La série éclate aussi sur la vague d’émotion qui suit le meurtre et sur les marches qu’ont réunis des milliers de personas en France où l’on scandait « Plus jamais ça ». Plus jamais de violences policières, plus jamais de racisme.

« Mais Malik ne pouvait pas être le symbole de toute génération d’immigrés, il semble que Malik, qu’un individu. Une manière peut-être de dire, arrêtons de ramener les gens à leur première identité visible, à ce qu’ils ont l’air d’être, essais de nous rappeler que nous sommes une somme d’individualités et que c’est comme cela qu’on peut faire une communauté », analyse le scénariste.

« Un Mécanicien d’Etat quand il y a déjà une police de la violence »

oussekine n’occulte ainsi pas pour autant la dimension politique du drame, ni les tentatives d’étouffer l’affaire, notamment les cellules du ministre délégué chargé de la Sécurité, Robert Pandraud (Olivier Gourmet)

« On décrit toute une mécanique d’Etat quand il y a une violence policière. On retrouve exactement la même mécanique dans l’affaire Adama Traoré que dans l’affaire des gilets jaunes. En allant systématiquement criminaliser la victime, intimider la famille pour provoquer un déni de justice, soi-disant pour protéger l’Etat, la société. Au bout du compte, je crois aux fractures irrémédiables », déplore Julien Lilti.

« Les derniers battements de cœur de Malik Oussekine »

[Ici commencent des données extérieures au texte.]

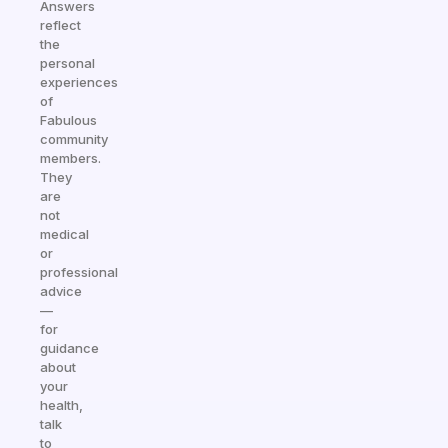
Answers
reflect
the
personal
experiences
of
Fabulous
community
members.
They
are
not
medical
or
professional
advice
—
for
guidance
about
your
health,
talk
to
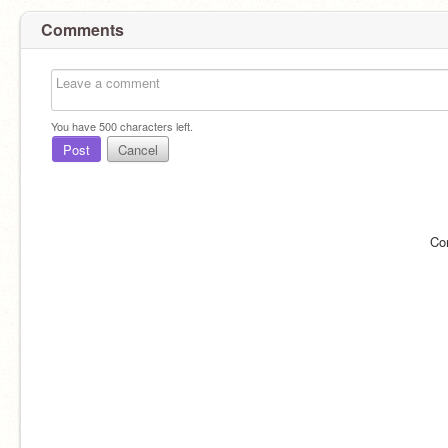
Comments
You have
500
characters left.
Post
Cancel
Co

« On s’est toujours dit qu’on ne pouvait pas penser cette histoire en dehors d’une question éthique », relate Faïza Guène. Les scénarios s’illustrent sur des entretiens avec l’avocat Georges Kiejman (Kad Merad), de Jacques Attali, de Patrick Ecollan, le médecin réanimateur du Samu ou encore de Paul Bayzelon (Louis Barthélémy), seul témoin oculaire de ce qui s’ est passé dans ce hall la nuit du 5 au 6 décembre. “On a rencontré la plupart des protagonistes encore vivants que l’on découvre dans la fiction”, se félicite Antoine Chevrollier.

« Avec Georges Kiejman, cela a été assez simple, il avait envie de raconter l’histoire. Paul Bayzelon n’avait plus parlé de l’affaire depuis 1990, c’est-à-dire le procès. On sentait que trente ans avaient passé, c’était assez fort », détaille Antoine Chevrollier. Et d’ajouter, emu, que Patrick Ecollan, le médecin réanimateur du Samu “a assisté aux derniers battements de coeur de Malik Oussekine, fils électrocardiogramme”.

Pour certains protagonistes plus éloignés, l’affaire a été « un marqueur d’engagement politique », rappelle Faïza Guène, citant David Dufresne, Yannick Jadot ou encore Mogniss H. Abdallah. Pour eux, c’était plutôt libérateur d’en parler. »

« Le but est de panser les jeux. En se racontant, en regardant notre histoire en face, on guérit un tout petit peu. En révélant ce qui s’est passé, cette violence étatique, non punie, cette injustice judiciaire, j’espère qu’on apaisera certaines rancœurs », a conclu Antoine Chevrollier.